** Supplied data follows **

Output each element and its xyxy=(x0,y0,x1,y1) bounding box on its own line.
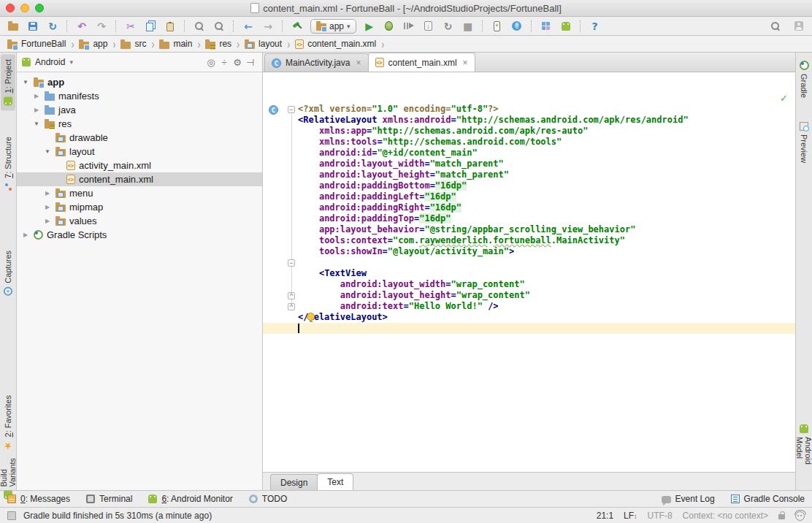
tree-item-activity-main-xml[interactable]: activity_main.xml xyxy=(17,159,262,172)
gradle-console-button[interactable]: Gradle Console xyxy=(731,494,805,504)
locate-icon[interactable]: ◎ xyxy=(204,57,218,68)
breadcrumb-separator: › xyxy=(67,37,77,51)
tool-tab-project[interactable]: 1: Project xyxy=(1,54,15,110)
tree-item-menu[interactable]: ▶menu xyxy=(17,186,262,200)
window-title: content_main.xml - FortuneBall - [~/Andr… xyxy=(0,3,812,14)
editor-tab-mainactivity-java[interactable]: MainActivity.java× xyxy=(264,53,369,72)
editor-mode-tab-design[interactable]: Design xyxy=(270,474,318,490)
line-separator-widget[interactable]: LF↕ xyxy=(624,511,637,521)
open-folder-button[interactable] xyxy=(4,18,22,34)
editor-mode-tab-text[interactable]: Text xyxy=(317,473,353,490)
lock-icon[interactable] xyxy=(778,514,785,519)
settings-gear-icon[interactable]: ⚙ xyxy=(231,57,244,68)
paste-button[interactable] xyxy=(161,18,179,34)
label: Gradle Console xyxy=(744,494,805,504)
redo-button[interactable]: ↷ xyxy=(93,18,110,34)
project-structure-button[interactable] xyxy=(537,18,555,34)
event-log-button[interactable]: Event Log xyxy=(662,494,715,504)
copy-button[interactable] xyxy=(142,18,159,34)
stop-button[interactable]: ■ xyxy=(459,18,477,34)
undo-button[interactable]: ↶ xyxy=(73,18,91,34)
inspections-profile-icon[interactable] xyxy=(795,511,805,521)
encoding-widget[interactable]: UTF-8 xyxy=(648,511,673,521)
tree-expander-icon[interactable]: ▶ xyxy=(32,107,41,113)
close-icon[interactable]: × xyxy=(356,58,361,68)
user-button[interactable] xyxy=(790,18,808,34)
breadcrumb-label: content_main.xml xyxy=(307,39,376,49)
tree-item-java[interactable]: ▶java xyxy=(17,103,262,117)
sync-button[interactable]: ↻ xyxy=(44,18,61,34)
code-line: xmlns:tools="http://schemas.android.com/… xyxy=(263,137,795,148)
attach-debugger-button[interactable] xyxy=(420,18,437,34)
code-editor[interactable]: − − ^ ^ ✓ <?xml version="1.0" encoding="… xyxy=(263,72,795,472)
back-button[interactable]: ← xyxy=(240,18,257,34)
editor-tab-content-main-xml[interactable]: content_main.xml× xyxy=(368,53,475,72)
tool-tab-captures[interactable]: Captures xyxy=(1,245,15,301)
tool-tab-favorites[interactable]: ★2: Favorites xyxy=(1,390,15,457)
tree-expander-icon[interactable]: ▶ xyxy=(21,232,30,238)
tree-item-drawable[interactable]: drawable xyxy=(17,131,262,145)
tree-expander-icon[interactable]: ▼ xyxy=(32,121,41,127)
search-everywhere-button[interactable] xyxy=(767,18,784,34)
sdk-manager-button[interactable] xyxy=(557,18,575,34)
tool-tab-structure[interactable]: 7: Structure xyxy=(1,131,15,196)
tree-expander-icon[interactable]: ▼ xyxy=(43,148,52,155)
breadcrumb-separator: › xyxy=(148,37,158,51)
android-monitor-button[interactable]: 6: Android Monitor xyxy=(148,494,232,504)
breadcrumb-item[interactable]: layout xyxy=(243,38,283,50)
tree-item-app[interactable]: ▼app xyxy=(17,75,262,89)
messages-button[interactable]: 0: Messages xyxy=(7,494,70,504)
tool-tab-gradle[interactable]: Gradle xyxy=(797,56,811,103)
tree-item-content-main-xml[interactable]: content_main.xml xyxy=(17,172,262,186)
cut-button[interactable]: ✂ xyxy=(122,18,139,34)
resource-folder-icon xyxy=(55,135,66,142)
intention-bulb-icon[interactable] xyxy=(307,313,315,321)
help-button[interactable]: ? xyxy=(586,18,604,34)
debug-icon xyxy=(385,21,393,31)
tree-expander-icon[interactable]: ▶ xyxy=(32,93,41,99)
run-coverage-button[interactable] xyxy=(400,18,418,34)
breadcrumb-item[interactable]: src xyxy=(119,38,148,50)
terminal-button[interactable]: Terminal xyxy=(86,494,132,504)
run-configuration-selector[interactable]: app▾ xyxy=(310,19,356,34)
inspection-status-icon[interactable]: ✓ xyxy=(780,93,788,104)
tool-window-switcher-icon[interactable] xyxy=(7,511,16,520)
find-button[interactable] xyxy=(191,18,208,34)
tool-tab-preview[interactable]: Preview xyxy=(797,117,811,168)
build-button[interactable] xyxy=(288,18,306,34)
tree-item-layout[interactable]: ▼layout xyxy=(17,145,262,159)
chevron-down-icon[interactable]: ▾ xyxy=(69,58,73,66)
rerun-icon: ↻ xyxy=(444,21,453,31)
breadcrumb-item[interactable]: main xyxy=(158,38,194,50)
run-button[interactable]: ▶ xyxy=(361,18,378,34)
tree-expander-icon[interactable]: ▶ xyxy=(43,218,52,224)
rerun-button[interactable]: ↻ xyxy=(440,18,457,34)
breadcrumb-separator: › xyxy=(109,37,119,51)
tree-item-values[interactable]: ▶values xyxy=(17,214,262,228)
tree-item-mipmap[interactable]: ▶mipmap xyxy=(17,200,262,214)
caret-position[interactable]: 21:1 xyxy=(597,511,613,521)
save-button[interactable] xyxy=(24,18,42,34)
tree-item-gradle-scripts[interactable]: ▶Gradle Scripts xyxy=(17,228,262,242)
tree-item-res[interactable]: ▼res xyxy=(17,117,262,131)
forward-button[interactable]: → xyxy=(259,18,277,34)
status-message: Gradle build finished in 5s 310ms (a min… xyxy=(23,511,212,521)
breadcrumb-item[interactable]: res xyxy=(204,38,233,50)
tree-expander-icon[interactable]: ▶ xyxy=(43,204,52,210)
replace-button[interactable] xyxy=(210,18,228,34)
tool-tab-android-model[interactable]: Android Model xyxy=(797,419,811,490)
avd-manager-button[interactable] xyxy=(489,18,506,34)
tree-item-manifests[interactable]: ▶manifests xyxy=(17,89,262,103)
project-view-selector[interactable]: Android xyxy=(35,57,65,67)
breadcrumb-item[interactable]: FortuneBall xyxy=(6,38,67,50)
todo-button[interactable]: TODO xyxy=(249,494,287,504)
autoscroll-icon[interactable]: ÷ xyxy=(218,57,231,68)
hide-panel-icon[interactable]: ⊣ xyxy=(244,57,257,68)
debug-button[interactable] xyxy=(380,18,398,34)
breadcrumb-item[interactable]: app xyxy=(77,38,109,50)
sync-gradle-button[interactable] xyxy=(508,18,526,34)
tree-expander-icon[interactable]: ▼ xyxy=(21,79,30,85)
tree-expander-icon[interactable]: ▶ xyxy=(43,190,52,196)
breadcrumb-item[interactable]: content_main.xml xyxy=(294,38,378,50)
close-icon[interactable]: × xyxy=(463,58,468,68)
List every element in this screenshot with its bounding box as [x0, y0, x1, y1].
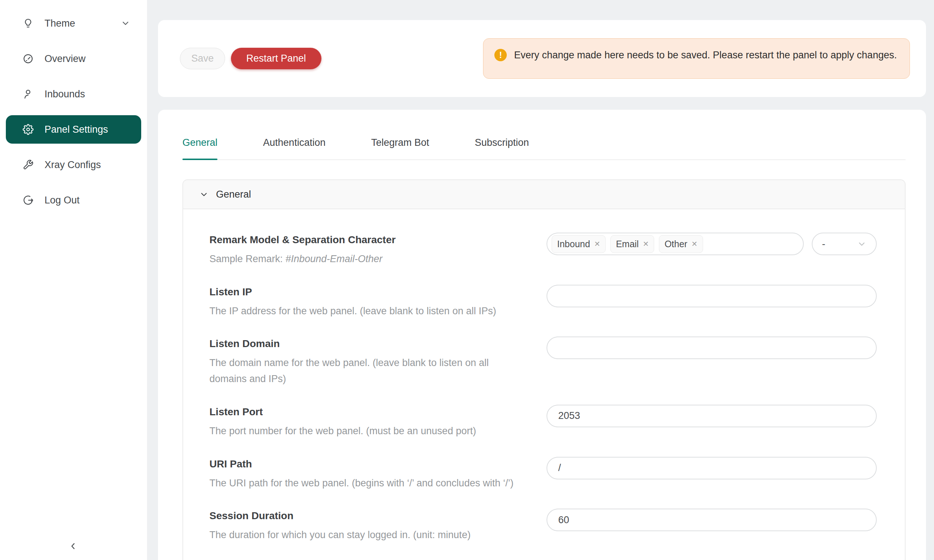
field-hint: Sample Remark: #Inbound-Email-Other: [210, 251, 396, 267]
lightbulb-icon: [23, 18, 34, 29]
field-hint: The domain name for the web panel. (leav…: [210, 355, 523, 387]
warning-alert: ! Every change made here needs to be sav…: [483, 38, 910, 79]
action-buttons: Save Restart Panel: [180, 48, 321, 69]
field-hint: The duration for which you can stay logg…: [210, 527, 471, 543]
chevron-down-icon: [199, 189, 209, 199]
field-label: Listen Port: [210, 406, 476, 418]
field-label: Listen IP: [210, 286, 496, 298]
general-collapse-header[interactable]: General: [183, 180, 905, 209]
user-icon: [23, 89, 34, 100]
remark-model-multiselect[interactable]: Inbound ✕ Email ✕ Other ✕: [547, 232, 804, 255]
dashboard-gauge-icon: [23, 53, 34, 64]
section-title: General: [216, 189, 251, 200]
form-row-remark-model: Remark Model & Separation Character Samp…: [210, 232, 877, 267]
sidebar-item-label: Xray Configs: [45, 159, 101, 171]
tag-label: Inbound: [557, 239, 590, 249]
close-icon[interactable]: ✕: [643, 240, 649, 248]
tag-email[interactable]: Email ✕: [610, 235, 654, 253]
sidebar-item-label: Overview: [45, 53, 86, 65]
sidebar-collapse-button[interactable]: [63, 537, 83, 555]
form-row-listen-port: Listen Port The port number for the web …: [210, 405, 877, 439]
main-content: Save Restart Panel ! Every change made h…: [147, 0, 934, 560]
tab-general[interactable]: General: [182, 137, 217, 159]
form-row-listen-ip: Listen IP The IP address for the web pan…: [210, 285, 877, 319]
session-duration-input[interactable]: [547, 509, 877, 531]
uri-path-input[interactable]: [547, 457, 877, 479]
logout-icon: [23, 195, 34, 206]
chevron-down-icon: [121, 18, 130, 28]
field-label: Listen Domain: [210, 338, 523, 350]
wrench-icon: [23, 159, 34, 170]
tab-subscription[interactable]: Subscription: [475, 137, 529, 159]
restart-panel-button[interactable]: Restart Panel: [231, 48, 321, 69]
general-collapse-panel: General Remark Model & Separation Charac…: [182, 179, 906, 560]
close-icon[interactable]: ✕: [691, 240, 698, 248]
sidebar-item-label: Panel Settings: [45, 124, 108, 135]
tag-other[interactable]: Other ✕: [659, 235, 703, 253]
sidebar-item-label: Inbounds: [45, 89, 85, 100]
sidebar: Theme Overview Inbounds Panel Settings X…: [0, 0, 147, 560]
sidebar-item-log-out[interactable]: Log Out: [6, 186, 141, 214]
sidebar-item-inbounds[interactable]: Inbounds: [6, 80, 141, 108]
actions-card: Save Restart Panel ! Every change made h…: [158, 20, 926, 97]
close-icon[interactable]: ✕: [594, 240, 600, 248]
field-hint: The port number for the web panel. (must…: [210, 423, 476, 439]
tag-label: Other: [664, 239, 687, 249]
tag-label: Email: [616, 239, 639, 249]
warning-icon: !: [494, 49, 507, 61]
field-hint: The IP address for the web panel. (leave…: [210, 303, 496, 319]
general-form: Remark Model & Separation Character Samp…: [183, 209, 905, 560]
tab-telegram-bot[interactable]: Telegram Bot: [371, 137, 429, 159]
field-label: Remark Model & Separation Character: [210, 234, 396, 246]
form-row-session-duration: Session Duration The duration for which …: [210, 509, 877, 543]
listen-domain-input[interactable]: [547, 337, 877, 359]
form-row-uri-path: URI Path The URI path for the web panel.…: [210, 457, 877, 491]
field-hint: The URI path for the web panel. (begins …: [210, 475, 513, 491]
tag-inbound[interactable]: Inbound ✕: [552, 235, 606, 253]
tab-authentication[interactable]: Authentication: [263, 137, 325, 159]
sidebar-item-theme[interactable]: Theme: [6, 9, 141, 38]
sidebar-item-overview[interactable]: Overview: [6, 45, 141, 73]
sidebar-item-panel-settings[interactable]: Panel Settings: [6, 115, 141, 144]
sample-remark-prefix: Sample Remark:: [210, 253, 286, 264]
listen-port-input[interactable]: [547, 405, 877, 427]
sidebar-item-xray-configs[interactable]: Xray Configs: [6, 151, 141, 179]
settings-tabs: General Authentication Telegram Bot Subs…: [182, 137, 906, 160]
field-label: URI Path: [210, 458, 513, 470]
sidebar-item-label: Log Out: [45, 195, 80, 206]
separator-value: -: [822, 238, 825, 250]
listen-ip-input[interactable]: [547, 285, 877, 307]
field-label: Session Duration: [210, 510, 471, 522]
sample-remark-value: #Inbound-Email-Other: [286, 253, 383, 264]
form-row-listen-domain: Listen Domain The domain name for the we…: [210, 337, 877, 387]
chevron-down-icon: [857, 239, 866, 249]
sidebar-item-label: Theme: [45, 18, 75, 29]
separator-select[interactable]: -: [812, 232, 877, 255]
warning-alert-text: Every change made here needs to be saved…: [514, 48, 897, 63]
save-button[interactable]: Save: [180, 48, 225, 69]
settings-card: General Authentication Telegram Bot Subs…: [158, 110, 926, 560]
gear-icon: [23, 124, 34, 135]
chevron-left-icon: [68, 541, 79, 552]
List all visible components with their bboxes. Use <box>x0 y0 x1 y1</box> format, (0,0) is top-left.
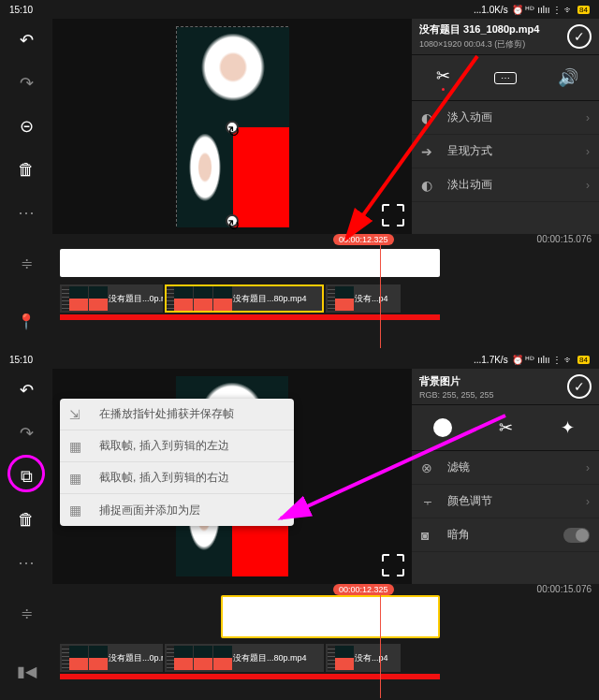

** End of Supplied data **

[Exercise prompt]: Find how many lines of the entries contain "Theme". Respond with the number only.

[Exercise output]: 3